Almost anyone would agree, that the beauty of e-commerce lays not only in its growing money-making potential. The main ingredient of its powerful success is the instantaneous global audience exposure with its unlimited opportunities to expand. The World becomes smaller by the minute as we pushing the boundaries with innovative technologies that intrudes our lives whether we want it or not. And it seems only natural to explore the new horizons to see what markets out there that desperately awaiting on our products and services.

But being exposed and commercially appeal to that audience are two different matters, and expanding internationally means a lot of homework for companies ready to launch their intercontinental web-selling machines. Twisting whirls of unknown traditions or national mentality can send underwater even most comprehensive marketing plan. For example, a discount mark that looks so appealing to the eyes of Americans can create an image of an outdated merchandise to the eyes of Japanese shoppers. Colorful storefront with animated interface can seem destructive, to say the least, to a European shopper but have good influence on Chinese buyer who would consider less “fleshy” design as cheap and underdeveloped. Poorly translated websites with no localization often arise suspicion from native communities and thus hardly ever profitable.

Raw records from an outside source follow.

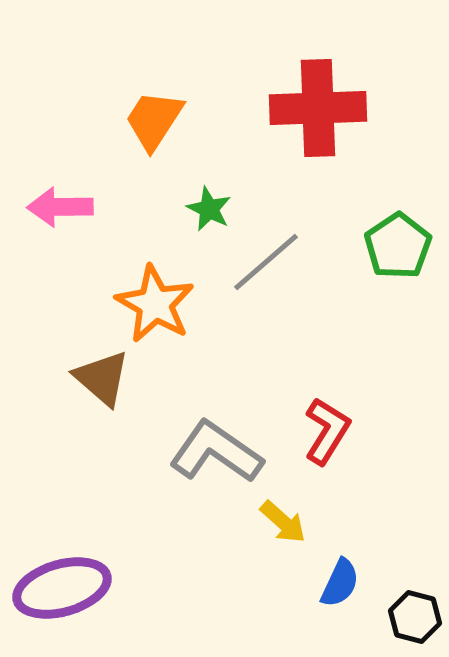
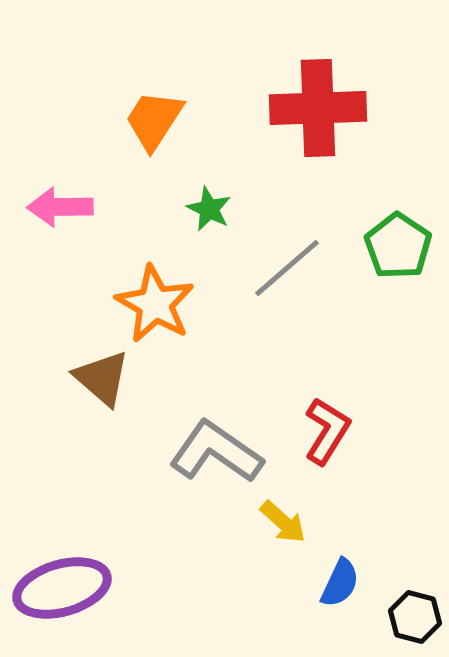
green pentagon: rotated 4 degrees counterclockwise
gray line: moved 21 px right, 6 px down
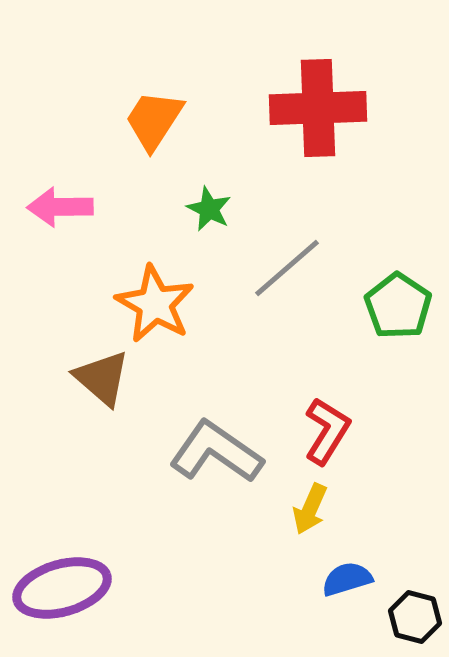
green pentagon: moved 60 px down
yellow arrow: moved 27 px right, 13 px up; rotated 72 degrees clockwise
blue semicircle: moved 7 px right, 4 px up; rotated 132 degrees counterclockwise
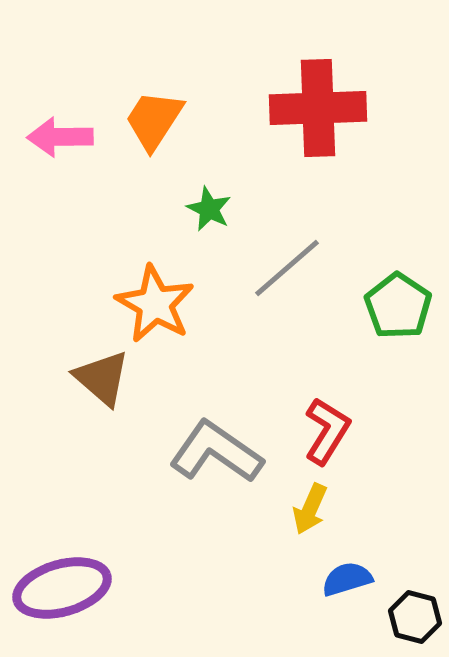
pink arrow: moved 70 px up
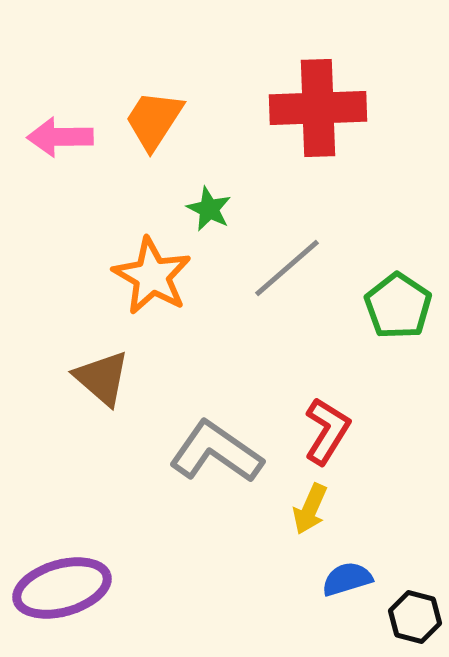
orange star: moved 3 px left, 28 px up
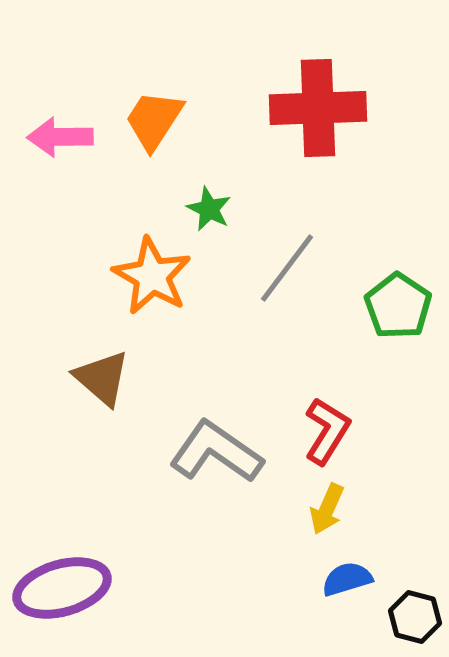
gray line: rotated 12 degrees counterclockwise
yellow arrow: moved 17 px right
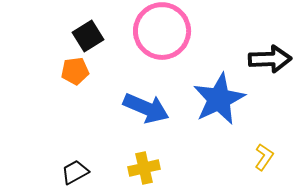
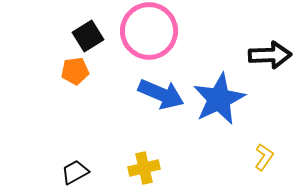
pink circle: moved 13 px left
black arrow: moved 4 px up
blue arrow: moved 15 px right, 14 px up
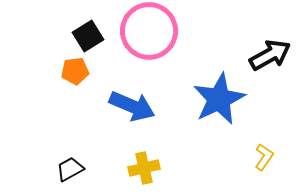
black arrow: rotated 27 degrees counterclockwise
blue arrow: moved 29 px left, 12 px down
black trapezoid: moved 5 px left, 3 px up
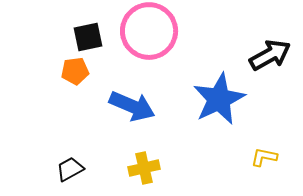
black square: moved 1 px down; rotated 20 degrees clockwise
yellow L-shape: rotated 112 degrees counterclockwise
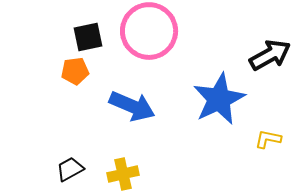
yellow L-shape: moved 4 px right, 18 px up
yellow cross: moved 21 px left, 6 px down
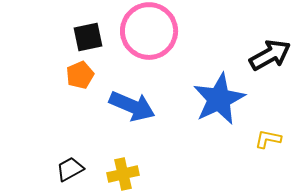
orange pentagon: moved 5 px right, 4 px down; rotated 16 degrees counterclockwise
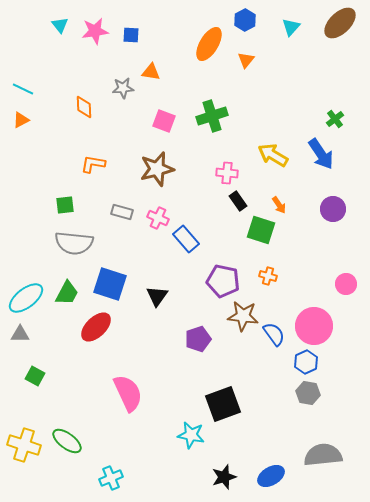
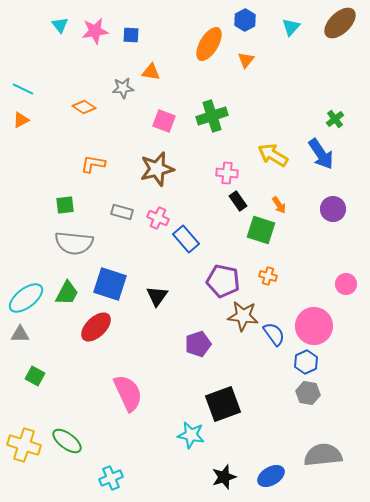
orange diamond at (84, 107): rotated 55 degrees counterclockwise
purple pentagon at (198, 339): moved 5 px down
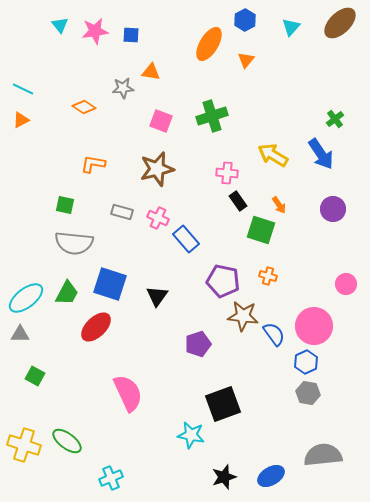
pink square at (164, 121): moved 3 px left
green square at (65, 205): rotated 18 degrees clockwise
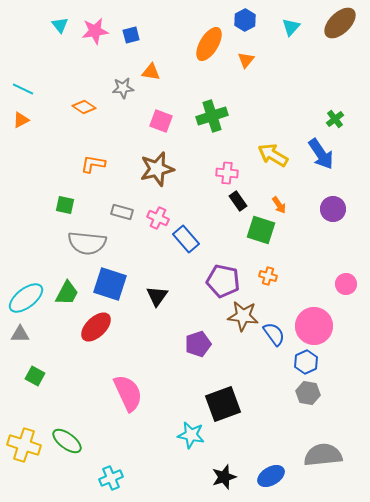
blue square at (131, 35): rotated 18 degrees counterclockwise
gray semicircle at (74, 243): moved 13 px right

Then there are differences in payment ways, sales tax collection, disclosures, privacy, security regulations and currencies. What could be defined as a streamline checkout process in U.S.A. is not necessarily the same transaction system in Germany. In fact, when it comes to online purchases so-called “giros” or “bank transfers” are payment method of choice for 85% of Germans. Or, let’s say, address format. In some countries like Ireland a zip code is almost non-existent which means that postal code that is often a part of completing an order is not available and the sale becomes void. Hence if your channels are not ready to integrate with local customs and preferences you might lose good chunk of a Global market.

Complexities comprehension is a strong base in developing effective International Expansion strategies despite many obstacles of today’s modern commerce world. A consultant or an e-commerce provider can make sure that your Global infusion does not get lost in translation. And even though it is extremely important to have every bit of a shopping experience ultimately localized, English is still a “lingua franca” for macro-commerce consumers and enterprises. Subsequently, by offering pricing for alternative currencies, adding some extra payment options and optimizing your site for local search engines you might prove that the contemporary market is larger than what you initially outlined in the demographic research section of your business plan.